In the records below, some lines contain "postcards"; state the number of such lines and nothing else.

═══ MATERIAL FOR THIS EXERCISE ═══

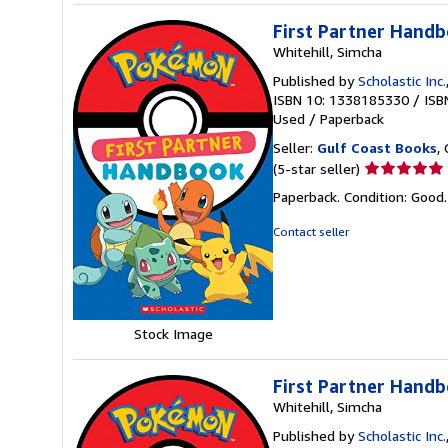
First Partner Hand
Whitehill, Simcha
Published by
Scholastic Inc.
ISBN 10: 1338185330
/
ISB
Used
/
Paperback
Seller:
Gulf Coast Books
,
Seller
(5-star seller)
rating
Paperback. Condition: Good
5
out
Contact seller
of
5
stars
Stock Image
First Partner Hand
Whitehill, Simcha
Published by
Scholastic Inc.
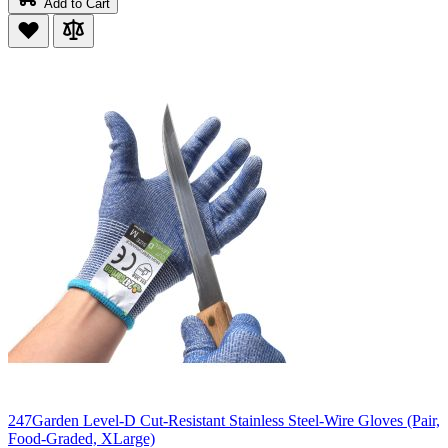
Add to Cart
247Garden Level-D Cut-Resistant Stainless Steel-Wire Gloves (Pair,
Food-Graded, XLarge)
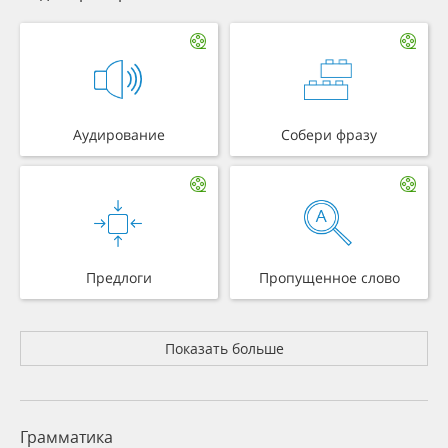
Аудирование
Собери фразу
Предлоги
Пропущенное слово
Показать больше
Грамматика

═══
═══ MATERIAL FOR THIS EXERCISE ═══

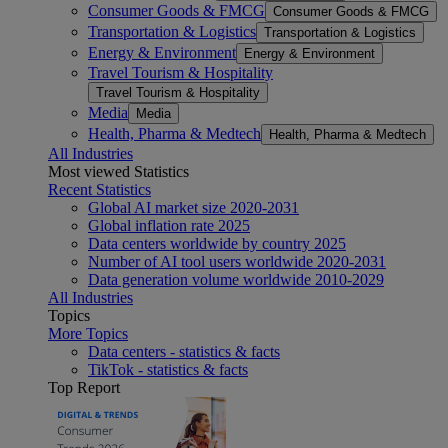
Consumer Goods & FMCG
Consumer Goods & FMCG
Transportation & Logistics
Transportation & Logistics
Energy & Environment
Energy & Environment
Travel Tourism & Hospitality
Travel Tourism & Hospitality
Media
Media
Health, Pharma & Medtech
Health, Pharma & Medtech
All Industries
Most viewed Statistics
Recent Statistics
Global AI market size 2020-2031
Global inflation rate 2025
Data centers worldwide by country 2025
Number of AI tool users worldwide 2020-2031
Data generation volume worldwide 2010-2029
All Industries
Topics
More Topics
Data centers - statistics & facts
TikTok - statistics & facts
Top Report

═══
═══ MATERIAL FOR THIS EXERCISE ═══

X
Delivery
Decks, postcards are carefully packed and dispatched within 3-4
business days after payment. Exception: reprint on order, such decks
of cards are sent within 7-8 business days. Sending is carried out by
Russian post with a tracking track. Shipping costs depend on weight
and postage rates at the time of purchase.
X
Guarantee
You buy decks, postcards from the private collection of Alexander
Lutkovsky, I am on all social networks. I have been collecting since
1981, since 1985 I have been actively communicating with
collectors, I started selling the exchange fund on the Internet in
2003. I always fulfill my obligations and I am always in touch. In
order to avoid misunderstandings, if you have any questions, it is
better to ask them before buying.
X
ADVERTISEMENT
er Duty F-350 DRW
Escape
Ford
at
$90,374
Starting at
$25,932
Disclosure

═══

## RESULT OF THE TASK
2